Thank you @shahroudy for the suggestion on how to align the frames! For anyone looking for the affine transformations between Kinect's RGB and Depth referentials, I've obtained these based on 10k points from S001 for each camera. Also code example on how to apply the transform.

# convert from rgb to depth frame
rgb_to_depth_affine_transforms = dict(
   C001=np.array([[3.45638311e-01,  2.79844266e-03, -8.22281898e+01],
                  [-1.37185375e-03, 3.46949734e-01,  1.30882644e+01],
                  [0.00000000e+00, 0.00000000e+00,  1.00000000e+00]]),

   C002=np.array([[3.42938209e-01,  8.72629655e-04, -7.28786114e+01],
                  [3.43287830e-04,  3.43578203e-01,  1.75767495e+01],
                  [0.00000000e+00,  0.00000000e+00,  1.00000000e+00]]),

   C003=np.array([[3.45121348e-01,  8.53232038e-04, -7.33328852e+01],
                  [1.51167845e-03,  3.45115132e-01,  2.22178592e+01],
                  [0.00000000e+00,  0.00000000e+00,  1.00000000e+00]]),

affine_transform = rgb_to_depth_affine_transforms["C001"]
frame_rgb = cv2.warpAffine(frame_rgb, affine_transform[:2, :], (512, 424))

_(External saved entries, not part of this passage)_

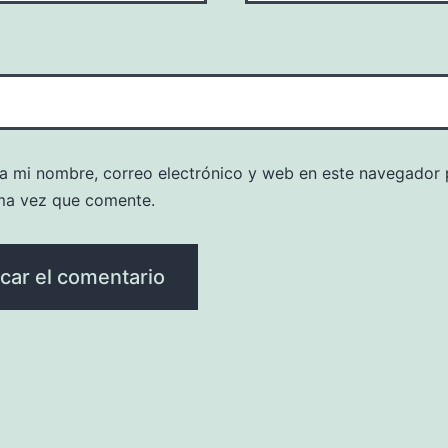
a mi nombre, correo electrónico y web en este navegador 
ma vez que comente.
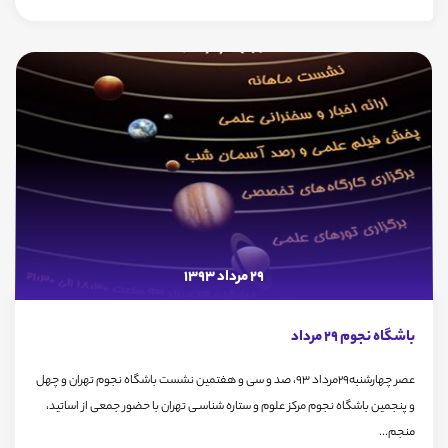
29 مرداد 1393
باشگاه نجوم 29 مرداد
عصر چهارشنبه29مرداد 93، صد و سی و هفتمین نشست باشگاه نجوم تهران و چهل
و پنجمین باشگاه نجوم مرکز علوم و ستاره شناسـی تهران با حضور جمعی از اساتید،
منجم...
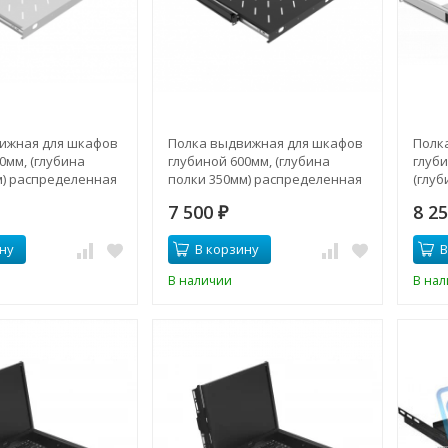
ижная для шкафов
Полка выдвижная для шкафов
Полк
0мм, (глубина
глубиной 600мм, (глубина
глуби
м) распределенная
полки 350мм) распределенная
(глуб
кг, цвет-серый
нагрузка 20кг, цвет-черный
расп
7 500
8 2
06035-20GS)
(SNR-SHELF-06035-20BS)
₽
20кг,
ну
В корзину
В
В наличии
В на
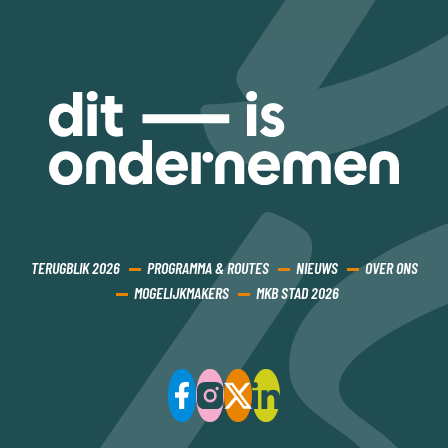
TERUGBLIK 2026
PROGRAMMA & ROUTES
NIEUWS
OVER ONS
MOGELIJKMAKERS
MKB STAD 2026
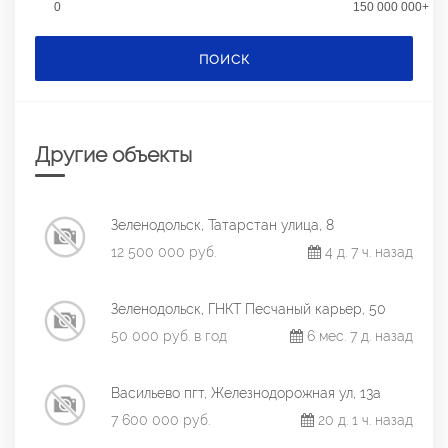
0
150 000 000+
ПОИСК
Другие объекты
Зеленодольск, Татарстан улица, 8
12 500 000 руб.
4 д. 7 ч. назад
Зеленодольск, ГНКТ Песчаный карьер, 50
50 000 руб. в год
6 мес. 7 д. назад
Васильево пгт, Железнодорожная ул, 13а
7 600 000 руб.
20 д. 1 ч. назад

-------------------------------------------------------------------------
# convert from depth to rgb frame
depth_to_rgb_affine_transforms = dict(
    C001=np.array([[2.89310518e+00, -2.33353370e-02,  2.38200221e+02],
                   [1.14394588e-02,  2.88216964e+00, -3.67819523e+01],
                   [0.00000000e+00,  0.00000000e+00,  1.00000000e+00]]),

    C002=np.array([[2.90778446e+00, -1.04633946e-02,  2.15505801e+02],
                   [-3.43830682e-03,  2.91094100e+00, -5.13416831e+01],
                   [0.00000000e+00,  0.00000000e+00,  1.00000000e+00]]),

    C003=np.array([[2.89756295e+00, -7.16367761e-03,  2.12645813e+02],
                   [-1.26919485e-02,  2.89761514e+00, -6.53095423e+01],
                   [0.00000000e+00,  0.00000000e+00,  1.00000000e+00]]),
)
affine_transform = depth_to_rgb_affine_transforms["C001"]
frame_depth = cv2.warpAffine(frame_depth, affine_transform[:2, :], (1920, 1080))

Can you share the code of the internal parameter matrix of the camera?